[Problem to solve]
Every record shown here must be duplicated without change.

**********

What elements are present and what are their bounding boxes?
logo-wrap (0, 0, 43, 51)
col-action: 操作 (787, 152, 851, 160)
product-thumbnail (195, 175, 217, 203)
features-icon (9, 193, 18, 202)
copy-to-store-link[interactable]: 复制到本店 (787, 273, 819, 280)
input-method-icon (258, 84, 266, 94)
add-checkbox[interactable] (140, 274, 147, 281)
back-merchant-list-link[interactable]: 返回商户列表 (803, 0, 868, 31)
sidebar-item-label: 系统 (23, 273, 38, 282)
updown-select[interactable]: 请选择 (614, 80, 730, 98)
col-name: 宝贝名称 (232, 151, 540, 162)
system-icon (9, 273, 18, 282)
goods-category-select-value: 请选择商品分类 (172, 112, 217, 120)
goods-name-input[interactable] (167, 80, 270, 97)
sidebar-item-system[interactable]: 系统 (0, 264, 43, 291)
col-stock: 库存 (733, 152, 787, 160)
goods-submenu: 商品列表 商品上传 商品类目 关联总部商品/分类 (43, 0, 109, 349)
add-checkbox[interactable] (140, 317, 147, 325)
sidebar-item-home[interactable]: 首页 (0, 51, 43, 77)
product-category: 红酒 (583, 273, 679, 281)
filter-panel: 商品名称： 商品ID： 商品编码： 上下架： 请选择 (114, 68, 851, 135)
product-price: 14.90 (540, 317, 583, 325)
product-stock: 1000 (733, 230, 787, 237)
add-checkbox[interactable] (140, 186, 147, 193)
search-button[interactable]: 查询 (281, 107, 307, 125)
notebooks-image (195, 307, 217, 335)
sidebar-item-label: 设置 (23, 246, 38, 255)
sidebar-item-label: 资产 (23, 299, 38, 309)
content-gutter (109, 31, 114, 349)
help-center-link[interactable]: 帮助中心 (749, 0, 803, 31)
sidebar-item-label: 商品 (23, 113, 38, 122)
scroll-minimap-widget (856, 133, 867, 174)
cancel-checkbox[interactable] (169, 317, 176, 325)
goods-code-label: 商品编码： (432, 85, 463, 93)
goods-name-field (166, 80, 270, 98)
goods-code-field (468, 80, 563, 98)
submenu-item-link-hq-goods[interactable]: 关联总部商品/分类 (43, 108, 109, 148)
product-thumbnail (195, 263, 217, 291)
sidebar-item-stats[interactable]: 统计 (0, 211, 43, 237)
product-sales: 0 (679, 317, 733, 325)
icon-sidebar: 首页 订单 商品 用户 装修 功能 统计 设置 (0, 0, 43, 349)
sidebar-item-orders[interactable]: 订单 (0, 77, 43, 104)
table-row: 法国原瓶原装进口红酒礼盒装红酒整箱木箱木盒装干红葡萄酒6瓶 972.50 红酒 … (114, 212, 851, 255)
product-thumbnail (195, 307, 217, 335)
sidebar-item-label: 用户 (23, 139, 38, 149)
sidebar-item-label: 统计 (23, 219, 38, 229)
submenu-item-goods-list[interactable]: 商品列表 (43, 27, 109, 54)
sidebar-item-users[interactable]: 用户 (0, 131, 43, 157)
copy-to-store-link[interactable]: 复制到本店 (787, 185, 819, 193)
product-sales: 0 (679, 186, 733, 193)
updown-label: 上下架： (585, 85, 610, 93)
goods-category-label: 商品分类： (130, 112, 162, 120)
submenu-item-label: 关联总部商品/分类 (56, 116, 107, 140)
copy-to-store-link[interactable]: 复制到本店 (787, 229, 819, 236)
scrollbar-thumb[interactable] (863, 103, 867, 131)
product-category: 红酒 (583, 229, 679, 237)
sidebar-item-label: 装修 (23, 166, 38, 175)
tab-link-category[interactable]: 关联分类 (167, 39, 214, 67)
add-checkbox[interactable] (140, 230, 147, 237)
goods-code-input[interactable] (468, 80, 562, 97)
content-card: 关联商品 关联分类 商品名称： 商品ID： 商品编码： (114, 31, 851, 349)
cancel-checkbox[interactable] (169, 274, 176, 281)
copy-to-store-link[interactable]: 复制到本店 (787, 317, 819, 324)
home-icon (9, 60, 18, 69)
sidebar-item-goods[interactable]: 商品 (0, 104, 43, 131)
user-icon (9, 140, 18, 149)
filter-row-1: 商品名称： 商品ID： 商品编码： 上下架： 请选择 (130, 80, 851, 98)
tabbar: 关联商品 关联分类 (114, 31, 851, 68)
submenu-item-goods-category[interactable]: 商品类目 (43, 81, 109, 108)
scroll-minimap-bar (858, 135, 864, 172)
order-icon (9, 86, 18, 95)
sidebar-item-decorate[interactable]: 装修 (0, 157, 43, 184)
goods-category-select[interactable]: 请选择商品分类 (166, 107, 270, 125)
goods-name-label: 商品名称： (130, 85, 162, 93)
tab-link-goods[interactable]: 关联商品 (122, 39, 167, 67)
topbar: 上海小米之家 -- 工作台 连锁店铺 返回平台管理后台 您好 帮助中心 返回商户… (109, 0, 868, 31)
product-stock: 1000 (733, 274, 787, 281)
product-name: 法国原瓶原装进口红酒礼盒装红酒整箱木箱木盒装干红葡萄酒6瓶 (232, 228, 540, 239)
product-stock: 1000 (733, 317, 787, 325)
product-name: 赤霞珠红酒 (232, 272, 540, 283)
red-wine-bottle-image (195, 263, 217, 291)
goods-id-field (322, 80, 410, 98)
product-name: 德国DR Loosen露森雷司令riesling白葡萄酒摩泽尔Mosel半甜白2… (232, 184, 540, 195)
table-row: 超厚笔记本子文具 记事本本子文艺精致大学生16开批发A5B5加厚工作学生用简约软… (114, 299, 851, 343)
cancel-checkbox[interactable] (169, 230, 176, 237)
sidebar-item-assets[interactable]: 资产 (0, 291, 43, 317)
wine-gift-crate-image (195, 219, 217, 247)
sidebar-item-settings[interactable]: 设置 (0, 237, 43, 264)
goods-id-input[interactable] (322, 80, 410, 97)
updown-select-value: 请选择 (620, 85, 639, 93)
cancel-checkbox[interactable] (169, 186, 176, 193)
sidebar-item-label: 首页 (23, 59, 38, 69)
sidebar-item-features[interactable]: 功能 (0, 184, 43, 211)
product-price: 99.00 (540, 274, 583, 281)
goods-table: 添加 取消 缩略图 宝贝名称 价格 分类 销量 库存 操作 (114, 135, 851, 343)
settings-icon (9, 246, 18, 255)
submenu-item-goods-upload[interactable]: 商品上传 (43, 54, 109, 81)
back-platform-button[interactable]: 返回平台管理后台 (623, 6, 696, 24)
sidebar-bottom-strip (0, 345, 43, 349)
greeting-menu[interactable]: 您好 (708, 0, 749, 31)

**********

[Solution to this exercise]
What elements are present and what are their bounding boxes?
logo-wrap (0, 0, 43, 51)
col-action: 操作 (787, 152, 851, 160)
product-thumbnail (195, 175, 217, 203)
features-icon (9, 193, 18, 202)
copy-to-store-link[interactable]: 复制到本店 (787, 273, 819, 280)
input-method-icon (258, 84, 266, 94)
add-checkbox[interactable] (140, 274, 147, 281)
back-merchant-list-link[interactable]: 返回商户列表 (803, 0, 868, 31)
sidebar-item-label: 系统 (23, 273, 38, 282)
updown-select[interactable]: 请选择 (614, 80, 730, 98)
col-name: 宝贝名称 (232, 151, 540, 162)
system-icon (9, 273, 18, 282)
goods-category-select-value: 请选择商品分类 (172, 112, 217, 120)
goods-name-input[interactable] (167, 80, 270, 97)
sidebar-item-system[interactable]: 系统 (0, 264, 43, 291)
col-stock: 库存 (733, 152, 787, 160)
goods-submenu: 商品列表 商品上传 商品类目 关联总部商品/分类 (43, 0, 109, 349)
add-checkbox[interactable] (140, 317, 147, 325)
sidebar-item-home[interactable]: 首页 (0, 51, 43, 77)
product-category: 红酒 (583, 273, 679, 281)
filter-panel: 商品名称： 商品ID： 商品编码： 上下架： 请选择 (114, 68, 851, 135)
product-price: 14.90 (540, 317, 583, 325)
product-stock: 1000 (733, 230, 787, 237)
add-checkbox[interactable] (140, 186, 147, 193)
search-button[interactable]: 查询 (281, 107, 307, 125)
notebooks-image (195, 307, 217, 335)
sidebar-item-label: 设置 (23, 246, 38, 255)
sidebar-item-label: 资产 (23, 299, 38, 309)
content-gutter (109, 31, 114, 349)
help-center-link[interactable]: 帮助中心 (749, 0, 803, 31)
sidebar-item-label: 商品 (23, 113, 38, 122)
scroll-minimap-widget (856, 133, 867, 174)
cancel-checkbox[interactable] (169, 317, 176, 325)
goods-code-label: 商品编码： (432, 85, 463, 93)
goods-name-field (166, 80, 270, 98)
goods-code-field (468, 80, 563, 98)
submenu-item-link-hq-goods[interactable]: 关联总部商品/分类 (43, 108, 109, 148)
product-thumbnail (195, 263, 217, 291)
sidebar-item-stats[interactable]: 统计 (0, 211, 43, 237)
product-sales: 0 (679, 317, 733, 325)
icon-sidebar: 首页 订单 商品 用户 装修 功能 统计 设置 (0, 0, 43, 349)
sidebar-item-orders[interactable]: 订单 (0, 77, 43, 104)
table-row: 法国原瓶原装进口红酒礼盒装红酒整箱木箱木盒装干红葡萄酒6瓶 972.50 红酒 … (114, 212, 851, 255)
product-thumbnail (195, 307, 217, 335)
sidebar-item-label: 用户 (23, 139, 38, 149)
sidebar-item-label: 统计 (23, 219, 38, 229)
submenu-item-goods-list[interactable]: 商品列表 (43, 27, 109, 54)
sidebar-item-users[interactable]: 用户 (0, 131, 43, 157)
copy-to-store-link[interactable]: 复制到本店 (787, 185, 819, 193)
product-sales: 0 (679, 186, 733, 193)
updown-label: 上下架： (585, 85, 610, 93)
goods-category-label: 商品分类： (130, 112, 162, 120)
submenu-item-label: 关联总部商品/分类 (56, 116, 107, 140)
copy-to-store-link[interactable]: 复制到本店 (787, 229, 819, 236)
scrollbar-thumb[interactable] (863, 103, 867, 131)
product-category: 红酒 (583, 229, 679, 237)
sidebar-item-label: 装修 (23, 166, 38, 175)
tab-link-category[interactable]: 关联分类 (167, 39, 214, 67)
add-checkbox[interactable] (140, 230, 147, 237)
goods-code-input[interactable] (468, 80, 562, 97)
content-card: 关联商品 关联分类 商品名称： 商品ID： 商品编码： (114, 31, 851, 349)
cancel-checkbox[interactable] (169, 274, 176, 281)
copy-to-store-link[interactable]: 复制到本店 (787, 317, 819, 324)
home-icon (9, 60, 18, 69)
sidebar-item-goods[interactable]: 商品 (0, 104, 43, 131)
user-icon (9, 140, 18, 149)
filter-row-1: 商品名称： 商品ID： 商品编码： 上下架： 请选择 (130, 80, 851, 98)
tabbar: 关联商品 关联分类 (114, 31, 851, 68)
submenu-item-goods-category[interactable]: 商品类目 (43, 81, 109, 108)
scroll-minimap-bar (858, 135, 864, 172)
order-icon (9, 86, 18, 95)
sidebar-item-decorate[interactable]: 装修 (0, 157, 43, 184)
goods-category-select[interactable]: 请选择商品分类 (166, 107, 270, 125)
goods-name-label: 商品名称： (130, 85, 162, 93)
tab-link-goods[interactable]: 关联商品 (122, 39, 167, 67)
topbar: 上海小米之家 -- 工作台 连锁店铺 返回平台管理后台 您好 帮助中心 返回商户… (109, 0, 868, 31)
product-stock: 1000 (733, 274, 787, 281)
product-name: 法国原瓶原装进口红酒礼盒装红酒整箱木箱木盒装干红葡萄酒6瓶 (232, 228, 540, 239)
product-stock: 1000 (733, 317, 787, 325)
product-name: 赤霞珠红酒 (232, 272, 540, 283)
red-wine-bottle-image (195, 263, 217, 291)
goods-id-field (322, 80, 410, 98)
product-name: 德国DR Loosen露森雷司令riesling白葡萄酒摩泽尔Mosel半甜白2… (232, 184, 540, 195)
table-row: 超厚笔记本子文具 记事本本子文艺精致大学生16开批发A5B5加厚工作学生用简约软… (114, 299, 851, 343)
cancel-checkbox[interactable] (169, 230, 176, 237)
sidebar-item-assets[interactable]: 资产 (0, 291, 43, 317)
wine-gift-crate-image (195, 219, 217, 247)
sidebar-item-settings[interactable]: 设置 (0, 237, 43, 264)
goods-id-input[interactable] (322, 80, 410, 97)
updown-select-value: 请选择 (620, 85, 639, 93)
cancel-checkbox[interactable] (169, 186, 176, 193)
sidebar-item-label: 首页 (23, 59, 38, 69)
sidebar-item-features[interactable]: 功能 (0, 184, 43, 211)
product-price: 99.00 (540, 274, 583, 281)
goods-table: 添加 取消 缩略图 宝贝名称 价格 分类 销量 库存 操作 (114, 135, 851, 343)
settings-icon (9, 246, 18, 255)
submenu-item-goods-upload[interactable]: 商品上传 (43, 54, 109, 81)
back-platform-button[interactable]: 返回平台管理后台 (623, 6, 696, 24)
sidebar-bottom-strip (0, 345, 43, 349)
greeting-menu[interactable]: 您好 (708, 0, 749, 31)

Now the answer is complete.